## Task goal
Which lines of the data below hold "default"? Copy each of them.

[Items from a data source]
:::::

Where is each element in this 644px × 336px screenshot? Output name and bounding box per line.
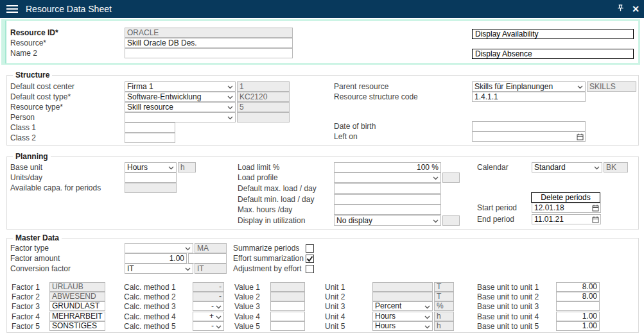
end-period-field[interactable]: 11.01.21 — [532, 214, 601, 224]
start-period-field[interactable]: 12.01.18 — [532, 203, 601, 213]
base-unit-to-unit2-field[interactable]: 8.00 — [556, 292, 600, 301]
display-utilization-dropdown[interactable]: No display — [334, 215, 441, 226]
conversion-factor-dropdown[interactable]: IT — [125, 264, 193, 274]
load-profile-dropdown[interactable] — [334, 172, 441, 183]
factor-amount-field[interactable]: 1.00 — [125, 253, 187, 264]
default-max-load-field[interactable] — [334, 183, 441, 194]
resource-type-dropdown[interactable]: Skill resource — [125, 102, 236, 112]
value4-field[interactable] — [270, 312, 305, 321]
calc-method3-dropdown[interactable]: - — [193, 301, 224, 311]
base-unit-to-unit3-field[interactable] — [556, 301, 600, 311]
chevron-down-icon — [424, 325, 430, 329]
value5-field[interactable] — [270, 321, 305, 331]
adjustment-by-effort-label: Adjustment by effort — [233, 264, 302, 274]
unit4-dropdown[interactable]: Hours — [372, 312, 433, 321]
base-unit-to-unit1-field[interactable]: 8.00 — [556, 282, 600, 292]
value1-field — [270, 282, 305, 292]
available-capa-field — [125, 183, 177, 193]
calendar-icon[interactable] — [592, 216, 599, 223]
effort-summarization-checkbox[interactable] — [306, 255, 314, 263]
chevron-down-icon — [227, 106, 233, 110]
unit3-code-field: % — [434, 301, 454, 311]
value3-field[interactable] — [270, 301, 305, 311]
class1-field[interactable] — [125, 122, 175, 133]
class2-field[interactable] — [125, 133, 175, 143]
master-data-section-title: Master Data — [13, 233, 62, 242]
conversion-factor-code-field: IT — [195, 264, 227, 274]
calc-method5-dropdown[interactable]: - — [193, 321, 224, 331]
base-unit-to-unit5-field[interactable]: 1.00 — [556, 321, 600, 331]
summarize-periods-checkbox[interactable] — [306, 244, 314, 253]
load-profile-code-field — [442, 172, 460, 183]
calc-method4-label: Calc. method 4 — [124, 312, 176, 322]
resource-name-field[interactable]: Skill Oracle DB Des. — [125, 38, 293, 48]
display-absence-button[interactable]: Display Absence — [472, 49, 634, 59]
unit5-dropdown[interactable]: Hours — [372, 321, 433, 331]
available-capa-label: Available capa. for periods — [10, 183, 101, 193]
cost-center-dropdown[interactable]: Firma 1 — [125, 81, 236, 92]
factor2-label: Factor 2 — [12, 292, 40, 302]
factor-type-dropdown[interactable] — [125, 243, 193, 253]
structure-code-field[interactable]: 1.4.1.1 — [472, 92, 586, 102]
adjustment-by-effort-checkbox[interactable] — [306, 265, 314, 273]
chevron-down-icon — [594, 166, 600, 170]
resource-data-sheet-window: Resource Data Sheet ✕ Resource ID* Resou… — [0, 0, 644, 336]
load-limit-field[interactable]: 100 % — [334, 162, 441, 172]
base-unit-label: Base unit — [10, 162, 42, 172]
base-unit-to-unit2-label: Base unit to unit 2 — [477, 292, 539, 302]
resource-id-field: ORACLE — [125, 28, 293, 38]
calc-method3-label: Calc. method 3 — [124, 301, 176, 312]
base-unit-to-unit5-label: Base unit to unit 5 — [477, 321, 539, 332]
effort-summarization-label: Effort summarization — [233, 253, 304, 264]
calendar-label: Calendar — [477, 162, 509, 172]
factor-amount-code-field — [188, 253, 227, 264]
display-utilization-label: Display in utilization — [238, 215, 305, 226]
chevron-down-icon — [185, 247, 191, 251]
cost-type-code-field: KC2120 — [237, 92, 290, 102]
default-max-load-label: Default max. load / day — [238, 183, 317, 194]
calc-method4-dropdown[interactable]: + — [193, 312, 224, 321]
unit2-label: Unit 2 — [325, 292, 345, 302]
person-dropdown[interactable] — [125, 112, 236, 122]
factor5-field[interactable]: SONSTIGES — [49, 321, 105, 331]
display-availability-button[interactable]: Display Availability — [472, 29, 634, 39]
base-unit-code-field: h — [178, 162, 196, 172]
base-unit-to-unit4-field[interactable]: 1.00 — [556, 312, 600, 321]
resource-id-label: Resource ID* — [10, 28, 58, 38]
factor3-field[interactable]: GRUNDLAST — [49, 301, 105, 311]
load-limit-label: Load limit % — [238, 162, 279, 172]
load-profile-label: Load profile — [238, 172, 278, 183]
chevron-down-icon — [227, 116, 233, 120]
max-hours-label: Max. hours /day — [238, 205, 292, 215]
base-unit-dropdown[interactable]: Hours — [125, 162, 177, 172]
calc-method2-field: - — [193, 292, 224, 301]
cost-type-dropdown[interactable]: Software-Entwicklung — [125, 92, 236, 102]
name2-field[interactable] — [125, 48, 293, 58]
unit5-code-field: h — [434, 321, 454, 331]
default-min-load-field[interactable] — [334, 194, 441, 205]
left-on-field[interactable] — [472, 131, 586, 142]
planning-section-title: Planning — [13, 152, 51, 161]
unit3-dropdown[interactable]: Percent — [372, 301, 433, 311]
units-day-field[interactable] — [125, 172, 177, 183]
chevron-down-icon — [185, 267, 191, 271]
date-of-birth-field[interactable] — [472, 121, 586, 131]
class1-label: Class 1 — [10, 122, 36, 133]
parent-resource-dropdown[interactable]: Skills für Einplanungen — [472, 81, 586, 92]
calc-method5-label: Calc. method 5 — [124, 321, 176, 332]
identity-panel-accent — [5, 21, 6, 63]
hamburger-menu-icon[interactable] — [6, 5, 18, 15]
factor4-label: Factor 4 — [12, 312, 40, 322]
calendar-dropdown[interactable]: Standard — [532, 162, 602, 172]
resource-type-label: Resource type* — [10, 102, 63, 112]
delete-periods-button[interactable]: Delete periods — [531, 192, 600, 203]
calc-method1-label: Calc. method 1 — [124, 282, 176, 292]
calendar-icon[interactable] — [577, 133, 584, 140]
value2-field — [270, 292, 305, 301]
max-hours-field[interactable] — [334, 205, 441, 215]
pin-icon[interactable] — [615, 4, 625, 14]
factor4-field[interactable]: MEHRARBEIT — [49, 312, 105, 321]
chevron-down-icon — [227, 96, 233, 99]
calendar-icon[interactable] — [592, 205, 599, 212]
close-icon[interactable]: ✕ — [631, 4, 641, 14]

:::::

## Task output
default-max-load-field[interactable] — [334, 183, 441, 194]
default-max-load-label: Default max. load / day — [238, 183, 317, 194]
default-min-load-field[interactable] — [334, 194, 441, 205]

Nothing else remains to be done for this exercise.